A student protest in March over CPS’ decision to remove the graphic novel “Persepolis” from school classrooms. | Ting Shen~Sun-Times Media
After Chicago Public Schools were asked asked to remove “Persepolis,” a graphic novel depicting one woman’s childhood during the Islamic Revolution in Iran, from seventh-grade classrooms, Lane Tech College Prep students got to work. The resulting protest against the book’s removal has earned the students the Illinois Library Association’s 2013 Intellectual Freedom Award.
The award has been given to the Lane Tech student body and the school’s 451 Degrees Banned Book Club – an homage to Ray Bradbury’s classic Fahrenheit 451 about outlawed books – and recognizes their “advocacy for intellectual freedom through their responses.”
In March, Chicago Public Schools removed the graphic novel from 7th grade classrooms because of its “powerful images of torture,” CEO Barbara Byrd-Bennett wrote in an e-mail to CPS principals.

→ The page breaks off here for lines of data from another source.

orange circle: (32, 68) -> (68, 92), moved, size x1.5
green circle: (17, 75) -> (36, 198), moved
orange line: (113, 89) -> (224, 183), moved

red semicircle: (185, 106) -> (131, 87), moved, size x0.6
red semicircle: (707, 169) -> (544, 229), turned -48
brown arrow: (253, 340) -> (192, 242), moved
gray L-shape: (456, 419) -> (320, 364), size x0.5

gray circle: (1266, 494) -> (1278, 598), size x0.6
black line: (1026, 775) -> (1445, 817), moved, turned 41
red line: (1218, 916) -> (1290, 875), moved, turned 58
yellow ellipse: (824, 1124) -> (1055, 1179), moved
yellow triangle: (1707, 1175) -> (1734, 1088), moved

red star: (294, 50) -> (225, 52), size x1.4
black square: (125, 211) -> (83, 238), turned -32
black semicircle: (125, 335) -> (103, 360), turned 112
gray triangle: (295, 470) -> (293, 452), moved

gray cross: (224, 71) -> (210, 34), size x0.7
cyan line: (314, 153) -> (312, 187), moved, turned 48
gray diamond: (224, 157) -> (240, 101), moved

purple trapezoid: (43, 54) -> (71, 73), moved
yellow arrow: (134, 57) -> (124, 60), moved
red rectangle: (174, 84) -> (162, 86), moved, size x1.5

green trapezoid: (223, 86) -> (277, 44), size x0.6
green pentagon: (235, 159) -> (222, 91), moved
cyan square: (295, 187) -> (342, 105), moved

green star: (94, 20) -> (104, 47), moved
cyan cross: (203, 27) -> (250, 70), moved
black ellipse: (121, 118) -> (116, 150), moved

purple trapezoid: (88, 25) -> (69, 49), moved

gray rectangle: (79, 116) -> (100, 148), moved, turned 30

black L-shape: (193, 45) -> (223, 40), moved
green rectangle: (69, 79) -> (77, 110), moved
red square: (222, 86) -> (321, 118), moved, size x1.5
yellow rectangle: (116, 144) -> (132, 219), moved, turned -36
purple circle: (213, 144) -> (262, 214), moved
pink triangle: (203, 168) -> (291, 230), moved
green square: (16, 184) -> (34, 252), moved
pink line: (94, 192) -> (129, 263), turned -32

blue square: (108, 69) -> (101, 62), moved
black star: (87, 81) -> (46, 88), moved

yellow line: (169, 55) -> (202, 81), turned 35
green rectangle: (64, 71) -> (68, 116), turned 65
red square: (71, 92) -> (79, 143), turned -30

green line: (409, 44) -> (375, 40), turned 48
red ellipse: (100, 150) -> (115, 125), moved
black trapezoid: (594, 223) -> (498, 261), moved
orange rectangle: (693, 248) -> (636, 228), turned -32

Marjane Satrapi, the book’s author, told the Sun-Times, “it’s Chicago, you know, it’s not like some weird state. It’s a big shame, really. I’m absolutely shocked.”
The resulting removal sparked a student protest and the policy was eventually reverse. The Sun-Times reported –
Lane Technical High school students waved signs along Western Avenue after school Friday, chantingNo more banned books! and Let us read! under a freezing rain. Several said they had already read Persepolis as 7th graders. Their principal was told by his supervisor to remove all copies from classrooms and the school’s library, then to return them to the library, he told staffers in an email, without any reason.
Besides the award, the protest also netted students an appearance on PBS’ “Chicago Tonight.”